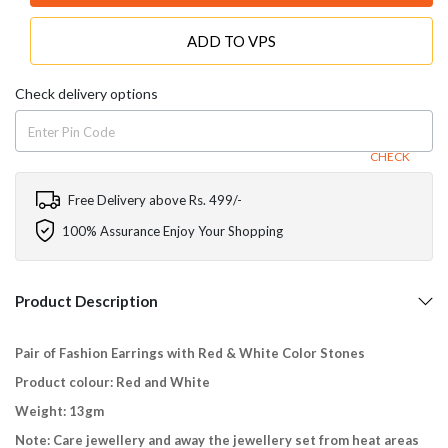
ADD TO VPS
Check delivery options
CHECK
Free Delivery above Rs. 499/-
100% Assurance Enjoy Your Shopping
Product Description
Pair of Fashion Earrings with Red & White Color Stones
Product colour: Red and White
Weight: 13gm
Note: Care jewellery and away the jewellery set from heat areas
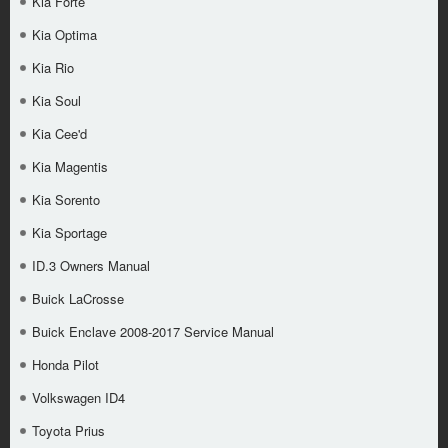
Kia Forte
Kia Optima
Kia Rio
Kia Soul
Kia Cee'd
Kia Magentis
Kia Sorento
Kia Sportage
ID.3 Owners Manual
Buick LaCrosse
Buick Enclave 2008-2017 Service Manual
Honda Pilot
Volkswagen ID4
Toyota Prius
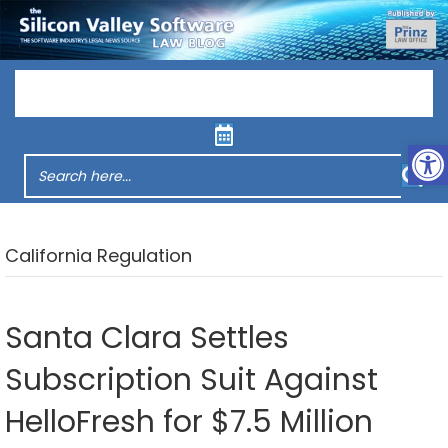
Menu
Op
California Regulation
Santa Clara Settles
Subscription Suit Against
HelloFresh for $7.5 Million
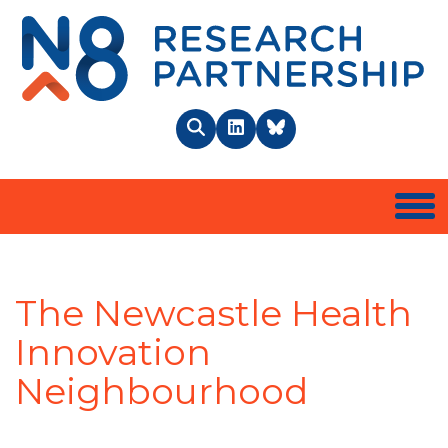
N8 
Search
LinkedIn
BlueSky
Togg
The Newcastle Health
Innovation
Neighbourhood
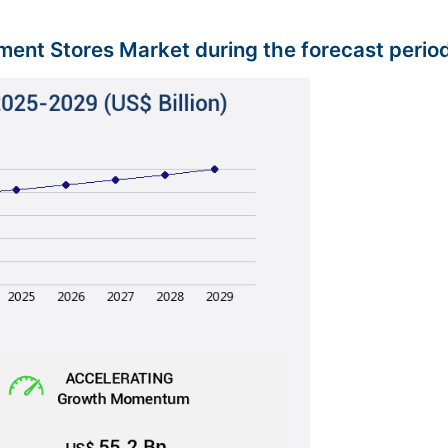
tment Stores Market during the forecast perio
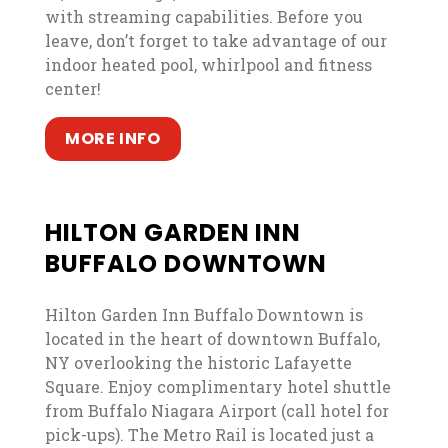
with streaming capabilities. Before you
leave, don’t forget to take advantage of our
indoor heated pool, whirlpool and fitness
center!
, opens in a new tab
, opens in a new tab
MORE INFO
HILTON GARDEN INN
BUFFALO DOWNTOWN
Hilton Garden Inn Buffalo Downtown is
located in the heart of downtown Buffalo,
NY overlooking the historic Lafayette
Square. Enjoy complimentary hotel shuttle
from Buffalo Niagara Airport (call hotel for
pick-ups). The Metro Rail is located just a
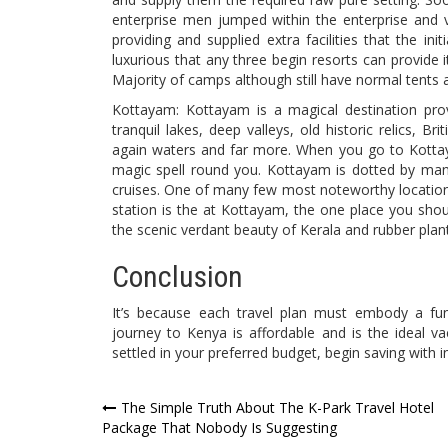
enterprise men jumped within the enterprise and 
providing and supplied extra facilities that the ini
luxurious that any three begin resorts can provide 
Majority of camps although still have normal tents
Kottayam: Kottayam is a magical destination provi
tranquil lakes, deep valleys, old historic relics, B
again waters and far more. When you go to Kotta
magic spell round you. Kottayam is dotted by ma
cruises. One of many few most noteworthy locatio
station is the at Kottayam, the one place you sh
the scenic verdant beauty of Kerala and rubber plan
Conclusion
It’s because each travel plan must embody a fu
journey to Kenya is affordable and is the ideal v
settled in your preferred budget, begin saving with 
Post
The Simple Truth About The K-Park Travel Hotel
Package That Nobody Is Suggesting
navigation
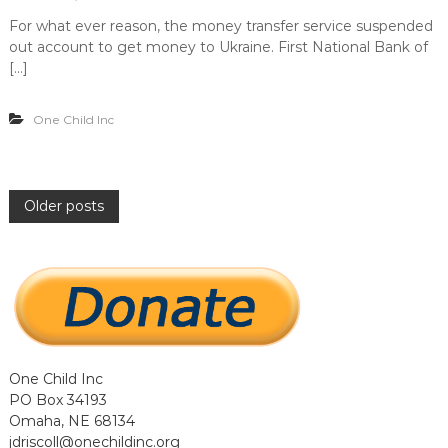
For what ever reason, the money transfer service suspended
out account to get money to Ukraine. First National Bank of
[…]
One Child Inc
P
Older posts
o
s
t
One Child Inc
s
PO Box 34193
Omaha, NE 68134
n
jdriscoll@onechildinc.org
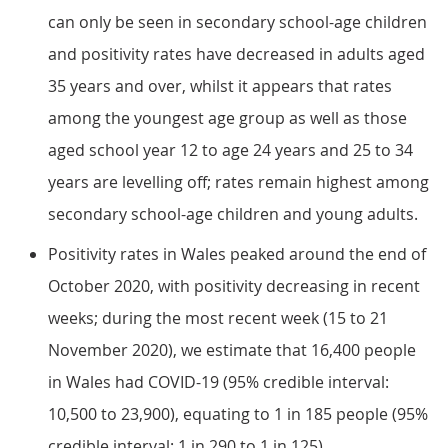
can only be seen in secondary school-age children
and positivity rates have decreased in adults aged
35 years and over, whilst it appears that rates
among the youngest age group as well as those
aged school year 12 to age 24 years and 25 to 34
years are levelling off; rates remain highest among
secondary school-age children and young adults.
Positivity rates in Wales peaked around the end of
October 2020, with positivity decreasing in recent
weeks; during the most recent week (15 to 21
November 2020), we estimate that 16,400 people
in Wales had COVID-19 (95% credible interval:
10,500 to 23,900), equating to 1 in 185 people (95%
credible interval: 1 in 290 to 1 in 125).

********

**Work task:** Copy out every line of the material above that mentions the word "people".

**Expected answer:**
November 2020), we estimate that 16,400 people
10,500 to 23,900), equating to 1 in 185 people (95%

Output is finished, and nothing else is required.